Outputs include a 3.5mm headphone jack, mic socket and optical output, along with a digital optical input and Micro-USB (which works with consoles but not smartphones).
Unlike other headphone amp DAC units in this roundup, this Sound BlasterX supports 7.1 virtual audio from your PlayStation, Xbox or Switch, using Sound Blaster’s proprietary surround sound encoder.
We particularly like Scout Mode, which enhances in-game audio cues (like footsteps), theoretically giving an edge on opponents. So even when you’re playing Call Of Duty to Sabaton, they won’t hear you coming.
Both a dedicated headphone amplifier and a system defining desktop DAC, this combi from Cambridge Audio is a great upgrade for headphones, laptop and Hi-Fi components for the price.
The DacMagic Plus uses twin Wolfson WM8740 DACs, coupled to some clever audio upscaling, to improve the quality of streaming services.
Connectivity is versatile, with a quartet of digital inputs (split between coaxial and optical), plus USB for your laptop. There’s a 6.3mm headphone output on the front fascia. Outputs include both optical and coaxial digital outputs, along with analogue stereo and XLR.
It’ll work with Bluetooth (kinda) - you’ll need to buy an optional BT100 receiver.
The best headphone amps: Buying Advice
So what exactly is a headphone amp, and how do you use one?
A headphone amp is essentially a power amplifier designed to drive headphones rather than loudspeakers.
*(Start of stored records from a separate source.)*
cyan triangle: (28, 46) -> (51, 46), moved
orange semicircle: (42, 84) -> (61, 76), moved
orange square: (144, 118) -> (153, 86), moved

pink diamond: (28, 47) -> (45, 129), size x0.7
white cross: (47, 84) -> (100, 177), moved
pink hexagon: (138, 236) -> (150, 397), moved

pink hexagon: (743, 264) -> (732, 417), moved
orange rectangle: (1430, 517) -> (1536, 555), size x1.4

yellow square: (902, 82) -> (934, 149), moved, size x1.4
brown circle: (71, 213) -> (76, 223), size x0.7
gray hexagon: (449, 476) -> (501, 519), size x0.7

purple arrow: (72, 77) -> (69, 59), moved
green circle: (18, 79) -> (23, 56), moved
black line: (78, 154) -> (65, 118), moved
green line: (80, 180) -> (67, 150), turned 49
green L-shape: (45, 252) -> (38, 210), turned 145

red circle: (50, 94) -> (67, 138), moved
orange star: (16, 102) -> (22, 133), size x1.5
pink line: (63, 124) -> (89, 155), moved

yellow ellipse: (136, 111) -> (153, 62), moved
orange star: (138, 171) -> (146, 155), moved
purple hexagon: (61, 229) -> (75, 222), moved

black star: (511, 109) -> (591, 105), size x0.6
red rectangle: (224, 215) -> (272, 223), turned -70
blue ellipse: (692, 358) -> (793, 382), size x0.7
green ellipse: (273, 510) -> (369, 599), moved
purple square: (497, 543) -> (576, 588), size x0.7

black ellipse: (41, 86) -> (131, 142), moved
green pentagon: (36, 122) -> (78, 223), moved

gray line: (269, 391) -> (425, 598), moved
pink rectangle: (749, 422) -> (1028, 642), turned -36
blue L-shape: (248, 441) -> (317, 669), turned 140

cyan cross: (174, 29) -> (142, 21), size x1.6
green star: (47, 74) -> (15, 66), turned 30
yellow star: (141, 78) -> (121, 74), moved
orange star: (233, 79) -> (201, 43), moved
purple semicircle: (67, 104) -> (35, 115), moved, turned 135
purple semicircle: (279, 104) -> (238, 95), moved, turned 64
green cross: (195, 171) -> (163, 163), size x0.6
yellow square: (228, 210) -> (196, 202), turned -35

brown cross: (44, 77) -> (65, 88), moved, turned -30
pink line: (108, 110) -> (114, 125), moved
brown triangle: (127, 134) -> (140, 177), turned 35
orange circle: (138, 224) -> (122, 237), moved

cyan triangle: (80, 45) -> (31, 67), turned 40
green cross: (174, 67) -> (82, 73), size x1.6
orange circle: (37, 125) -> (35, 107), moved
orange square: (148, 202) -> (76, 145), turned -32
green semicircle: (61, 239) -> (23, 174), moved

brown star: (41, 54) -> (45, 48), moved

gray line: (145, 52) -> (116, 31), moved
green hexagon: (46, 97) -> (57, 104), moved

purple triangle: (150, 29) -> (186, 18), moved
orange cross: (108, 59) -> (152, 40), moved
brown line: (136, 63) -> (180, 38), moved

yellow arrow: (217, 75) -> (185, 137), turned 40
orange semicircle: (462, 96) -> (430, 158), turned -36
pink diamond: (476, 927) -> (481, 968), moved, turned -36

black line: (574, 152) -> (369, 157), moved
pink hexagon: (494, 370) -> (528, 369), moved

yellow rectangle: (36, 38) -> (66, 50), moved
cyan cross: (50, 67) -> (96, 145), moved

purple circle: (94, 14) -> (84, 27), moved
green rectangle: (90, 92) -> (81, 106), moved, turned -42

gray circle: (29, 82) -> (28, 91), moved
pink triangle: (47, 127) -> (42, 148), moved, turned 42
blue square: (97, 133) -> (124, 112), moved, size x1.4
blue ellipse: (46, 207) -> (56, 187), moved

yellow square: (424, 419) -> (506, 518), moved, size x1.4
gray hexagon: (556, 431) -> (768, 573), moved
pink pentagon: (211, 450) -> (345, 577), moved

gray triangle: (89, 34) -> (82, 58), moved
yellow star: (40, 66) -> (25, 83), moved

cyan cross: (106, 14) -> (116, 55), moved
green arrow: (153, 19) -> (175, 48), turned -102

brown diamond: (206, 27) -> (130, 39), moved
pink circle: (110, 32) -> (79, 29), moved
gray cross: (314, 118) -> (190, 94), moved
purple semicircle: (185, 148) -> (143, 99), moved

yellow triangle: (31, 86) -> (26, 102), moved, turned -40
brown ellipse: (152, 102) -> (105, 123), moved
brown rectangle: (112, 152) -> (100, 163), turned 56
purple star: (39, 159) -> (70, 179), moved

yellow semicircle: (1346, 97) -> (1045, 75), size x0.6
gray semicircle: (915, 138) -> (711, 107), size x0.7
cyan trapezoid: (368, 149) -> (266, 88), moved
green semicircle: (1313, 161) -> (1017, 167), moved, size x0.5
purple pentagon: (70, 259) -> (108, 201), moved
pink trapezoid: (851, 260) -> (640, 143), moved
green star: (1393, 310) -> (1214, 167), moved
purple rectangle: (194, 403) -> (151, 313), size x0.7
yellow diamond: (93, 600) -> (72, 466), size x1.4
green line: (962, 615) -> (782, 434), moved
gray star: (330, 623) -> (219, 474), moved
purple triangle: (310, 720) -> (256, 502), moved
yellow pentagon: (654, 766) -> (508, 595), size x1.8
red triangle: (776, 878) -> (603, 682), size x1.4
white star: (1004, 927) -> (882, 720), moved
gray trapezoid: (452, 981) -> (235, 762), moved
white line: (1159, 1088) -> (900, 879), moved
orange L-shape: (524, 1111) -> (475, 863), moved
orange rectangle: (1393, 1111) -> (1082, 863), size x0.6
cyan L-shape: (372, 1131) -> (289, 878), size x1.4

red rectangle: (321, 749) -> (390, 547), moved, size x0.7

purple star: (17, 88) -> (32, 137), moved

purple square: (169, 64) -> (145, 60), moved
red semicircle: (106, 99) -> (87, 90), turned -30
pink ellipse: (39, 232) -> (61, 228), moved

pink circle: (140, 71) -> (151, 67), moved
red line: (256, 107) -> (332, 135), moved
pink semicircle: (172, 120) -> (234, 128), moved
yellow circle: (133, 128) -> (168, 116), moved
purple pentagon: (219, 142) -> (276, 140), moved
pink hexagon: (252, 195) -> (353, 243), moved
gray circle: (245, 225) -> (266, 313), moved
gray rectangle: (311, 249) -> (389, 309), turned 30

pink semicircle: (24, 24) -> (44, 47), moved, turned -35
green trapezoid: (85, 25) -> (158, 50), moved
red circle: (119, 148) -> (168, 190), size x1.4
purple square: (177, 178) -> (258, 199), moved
They can be small, light and utilise either a single amplifier chip, or embrace a more audiophile approach, with a separate output stage and premium componentry.
Consequently, they come in all shapes and sizes, from small portable pocket units, to more traditional looking Hi-Fi kit.
A headphone amp sits between your source component and your headphones. Depending on the inputs available, you’ll be able to connect anything from a smartphone or laptop, to CD player and one of the best record players. It’ll then amplify the source to drive your headphones.
Some offer Bluetooth connectivity, for convenience, others don’t.
The question is, do you need a headphone amp at all? If all your listening is done on wireless headphones, save your money for cheap vinyl records and gig tickets. That said, if you really like the idea of a headphone amp, read our guide to the best audiophile headphones, and then jump on board.
Many headphone amps also have a DAC (digital to analog converter) built-in, another big sonic upgrade, and some offer additional functionality (but let’s not concern ourselves too much about that).
Buy the best headphone amp for the job, one that will match both your cans and how you intend to use them. Connectivity can also be a minefield, so double check before you write that cheque.